— Comment ne pas reconnaître Dumas ? Ce sont les arrière-gardes de la Grande Armée »» La Gazzetta di Viareggio

Chronique : La convoitise de Napoléon

Jeudi 6 janvier 2022, 14h01

par renata frediani

La Grande Armée, l’armée la plus redoutée d’Europe, joyau militaire créé par Napoléon en 1804, se vantait d’une armée hautement qualifiée, général et maréchal extrêmement vaillant, promu à ce rang par Bonaparte pour l’habileté démontrée sur le champ de bataille par opposition à ce que s’est passé dans les rangs de l’armée ennemie où le haut commandement a été nommé pour les droits de succession.
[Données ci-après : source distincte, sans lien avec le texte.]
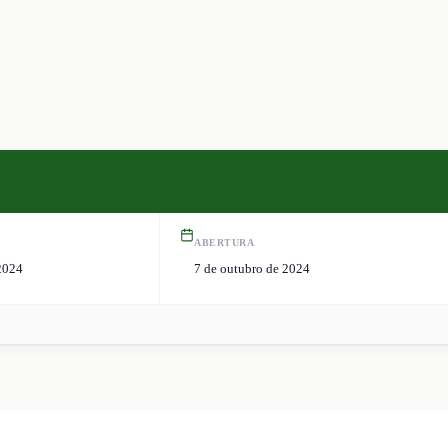
ABERTURA
2024
7 de outubro de 2024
Caractérisé par la Grande Armée, l’initiative personnelle des soldats, le zèle et le courage manifestés sur le théâtre de guerre pour lesquels Napoléon reçut la reconnaissance de la Légion d’honneur qu’il fonda le 19 mai 1802. La cérémonie de la première la mise en service de la Légion d’honneur eut lieu le 14 juillet 1804 à Paris aux Invalides, suivie d’une seconde cérémonie, le 16 août 1804, au camp de Boulogne où Napoléon lui-même décora 2000 personnes devant 60 000 soldats et 200 000 spectateurs.

Le général qui représente le mieux la phrase de Napoléon « toute armée française porte l’état-major d’un maréchal français dans sa giberne » est le légendaire soldat Michel Ney (Sarrelouis, 10 janvier 1769 – Paris, 7 décembre 1815), contemporain de Napoléon.
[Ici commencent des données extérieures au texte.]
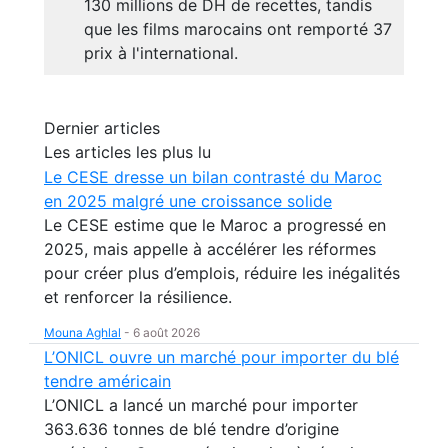
130 millions de DH de recettes, tandis
que les films marocains ont remporté 37
prix à l'international.
Dernier articles
Les articles les plus lu
Le CESE dresse un bilan contrasté du Maroc
en 2025 malgré une croissance solide
Le CESE estime que le Maroc a progressé en
2025, mais appelle à accélérer les réformes
pour créer plus d’emplois, réduire les inégalités
et renforcer la résilience.
Mouna Aghlal
-
6 août 2026
L’ONICL ouvre un marché pour importer du blé
tendre américain
L’ONICL a lancé un marché pour importer
363.636 tonnes de blé tendre d’origine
Enrôlé à l’âge de dix-huit ans, pendant la période révolutionnaire, grâce au grand courage, au courage et à l’ingéniosité dont il fit preuve, il obtint rapidement le grade de général en 1797 et fut promu par Napoléon, déjà dans la première liste de 1804, maréchal de la Empire.
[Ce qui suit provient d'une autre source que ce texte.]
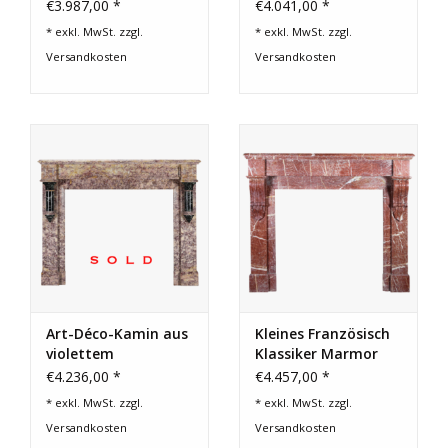
antiker Kaminsims
Jahrgang
€3.987,00 *
€4.041,00 *
Von Paris
Kaminmaske
* exkl. MwSt. zzgl.
* exkl. MwSt. zzgl.
Versandkosten
Versandkosten
Art-Déco-Kamin aus
Kleines Französisch
violettem
Klassiker Marmor
Brocatelle- und
Kaminmaske
€4.236,00 *
€4.457,00 *
grünem
* exkl. MwSt. zzgl.
* exkl. MwSt. zzgl.
französischem
Versandkosten
Versandkosten
Marmor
Surnommé le « parfait », sa présence sur le champ de bataille s’est avérée inestimable, son épée a infligé la terreur et à plusieurs reprises à la tête du bataillon Ney, brave à pied et épée à la main, a réussi à se retirer de l’ennemi.

Doué d’un courage et d’une bravoure extraordinaires, il participe avec Napoléon à diverses batailles comme la bataille d’Elchingen, remportée par l’armée française le 14 octobre 1805 en Bavière qui lui vaut le titre de duc d’Elchingen, la bataille de Friedland en 1807 qui lui vaut lui le surnom de « brave. » du brave », la guerre d’Espagne entre 1808 et 1814 et la campagne de Russie de 1812. C’est dans cette dernière campagne qu’il se distingua surtout pour sa bravoure, notamment lors de la bataille de Borodino.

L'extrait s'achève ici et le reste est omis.